Cosleeping? You're Not in the Boom Boom Room Anymore
Deciding to co-sleep with baby is a major decision that will affect your family as well as your bedroom. You must consider how your bedroom will metamorphose when you introduce a tiny, erratic sleeper. Not only will the look of your room change -- burp cloths here, a crib and changing table there, glider rocker in the corner -- but the room's personality and function will change. Its sex appeal will evaporate leaving a castrated version of your kinky love nest. Quicker than you can say, "Not in front of the baby, Honey," your former Boom Boom* Room, where baby was made, will be converted into a room for baby's rest and pleasure alone.
Ten Ways You Can Tell You're Not In The Boom Boom Room Anymore
- There is a Fisher Price aquarium and Sleep Sheep on your nightstand because baby won't sleep without either. All night, every night, you have nightmares about being swallowed by a whale like Jonah.
- The video camera by the crib is for the video baby monitor. If you make it to bed while baby is still sleeping in her crib, be sure to turn the monitor off. Otherwise, you might make a late-night appearance on your neighbor's monitor. In pajamas without makeup on, no biggie; caught naked and "in the act," could make for embarrassing moments in the driveway.
- The nightstand's naughty drawer contents have been usurped by random baby items -- breast pump, nipple cream, soothers, burp cloths, and baby books, socks and toys.
- Instead of f#$%ing in your room, you are always saying "f@#$!" because you're either bumping into furniture in the dark or stepping on toys with sharp edges. Gather up the evil toys and report them to the people who recall shit.
- Lingerie has been relegated to the bottom drawer (or another room if you're lucky enough to have a time and place to wear it).
- Your pre-baby boudoir shots have been tucked away where they won't taunt you or your baby daddy. I was that thin? She used to wear that?
- There is a bucket of urine and excrement in your room. Call it a diaper pail if it makes you feel better, but it won't change the truth. It could be worse. If your husband is like mine, the diapers are not even contained.

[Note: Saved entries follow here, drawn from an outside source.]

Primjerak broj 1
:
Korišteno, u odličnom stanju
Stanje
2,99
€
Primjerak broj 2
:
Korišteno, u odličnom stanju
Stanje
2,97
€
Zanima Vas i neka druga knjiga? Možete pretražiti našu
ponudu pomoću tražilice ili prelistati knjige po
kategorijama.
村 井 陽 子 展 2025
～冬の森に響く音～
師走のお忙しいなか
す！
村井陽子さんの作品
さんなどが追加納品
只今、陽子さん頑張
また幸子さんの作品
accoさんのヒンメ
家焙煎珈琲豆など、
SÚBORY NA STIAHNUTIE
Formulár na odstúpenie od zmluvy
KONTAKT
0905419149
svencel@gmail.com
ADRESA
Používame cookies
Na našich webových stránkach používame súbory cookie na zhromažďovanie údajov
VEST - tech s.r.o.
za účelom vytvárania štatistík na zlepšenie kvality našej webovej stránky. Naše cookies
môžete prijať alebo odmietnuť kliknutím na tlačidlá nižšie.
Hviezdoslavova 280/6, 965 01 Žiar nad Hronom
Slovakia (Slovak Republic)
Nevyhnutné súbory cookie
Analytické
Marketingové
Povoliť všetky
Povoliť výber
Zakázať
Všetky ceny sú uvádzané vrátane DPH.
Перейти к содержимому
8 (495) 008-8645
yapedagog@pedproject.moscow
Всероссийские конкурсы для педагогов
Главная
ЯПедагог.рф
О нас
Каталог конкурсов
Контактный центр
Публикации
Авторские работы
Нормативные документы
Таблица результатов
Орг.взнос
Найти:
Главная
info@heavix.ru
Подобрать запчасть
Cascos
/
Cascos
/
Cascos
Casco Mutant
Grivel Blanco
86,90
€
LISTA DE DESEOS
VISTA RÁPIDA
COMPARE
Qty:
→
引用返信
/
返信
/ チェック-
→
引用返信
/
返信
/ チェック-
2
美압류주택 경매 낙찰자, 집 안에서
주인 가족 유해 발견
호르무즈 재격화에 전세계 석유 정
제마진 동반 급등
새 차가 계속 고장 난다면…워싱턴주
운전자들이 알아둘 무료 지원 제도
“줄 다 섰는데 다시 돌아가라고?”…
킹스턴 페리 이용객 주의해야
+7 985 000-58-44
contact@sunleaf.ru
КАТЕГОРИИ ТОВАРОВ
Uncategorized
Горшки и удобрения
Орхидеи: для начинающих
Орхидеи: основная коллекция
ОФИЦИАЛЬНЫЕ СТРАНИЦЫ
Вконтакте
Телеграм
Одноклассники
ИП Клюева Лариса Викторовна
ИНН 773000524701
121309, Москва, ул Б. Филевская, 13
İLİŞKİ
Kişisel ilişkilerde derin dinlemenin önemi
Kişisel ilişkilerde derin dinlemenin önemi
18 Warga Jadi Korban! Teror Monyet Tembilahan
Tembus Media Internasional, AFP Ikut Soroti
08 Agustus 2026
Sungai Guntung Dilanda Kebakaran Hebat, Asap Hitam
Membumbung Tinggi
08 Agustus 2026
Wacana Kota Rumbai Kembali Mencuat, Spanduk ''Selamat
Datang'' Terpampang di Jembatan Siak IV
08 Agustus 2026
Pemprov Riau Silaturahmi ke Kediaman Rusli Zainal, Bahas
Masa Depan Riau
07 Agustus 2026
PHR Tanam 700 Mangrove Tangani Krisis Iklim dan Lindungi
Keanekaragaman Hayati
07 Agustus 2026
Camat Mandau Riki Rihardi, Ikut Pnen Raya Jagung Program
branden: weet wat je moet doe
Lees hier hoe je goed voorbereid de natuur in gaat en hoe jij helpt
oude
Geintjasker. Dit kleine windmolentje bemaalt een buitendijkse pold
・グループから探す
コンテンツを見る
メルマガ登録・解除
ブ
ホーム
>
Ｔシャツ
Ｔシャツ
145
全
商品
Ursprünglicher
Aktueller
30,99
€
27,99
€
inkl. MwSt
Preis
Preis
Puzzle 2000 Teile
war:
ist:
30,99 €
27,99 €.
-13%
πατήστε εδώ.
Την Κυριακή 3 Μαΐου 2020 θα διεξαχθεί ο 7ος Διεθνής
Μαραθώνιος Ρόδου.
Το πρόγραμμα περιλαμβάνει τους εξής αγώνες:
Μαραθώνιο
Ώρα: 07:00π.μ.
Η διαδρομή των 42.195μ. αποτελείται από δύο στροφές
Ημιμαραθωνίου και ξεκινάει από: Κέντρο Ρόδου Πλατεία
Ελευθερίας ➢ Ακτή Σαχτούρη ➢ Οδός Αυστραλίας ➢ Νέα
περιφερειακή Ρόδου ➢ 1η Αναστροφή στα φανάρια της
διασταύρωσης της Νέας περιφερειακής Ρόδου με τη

- The sheets don't match and are dirty even though you change them a few times a week.
- The wet spot smells suspiciously like shit.
- In the Boom Boom Room days, wet spot protocol would dictate you and your lover cuddle on the dry side of the bed, but with Junior monopolizing the middle 60% of the bed and sleeping soundly, you put a towel over the wet spot (even though point #9 applies) and stay on your side.
Has your room lost its sexy since baby moved in? Do you have a preferred Boom Boom place other than your room?
*Shame on you if you didn't catch the reference to "Boom Boom" by Paul Lekakis. The chorus is unforgettable: Boom, boom, boom. Let's go back to my room so we can do it all night and you can make me feel right.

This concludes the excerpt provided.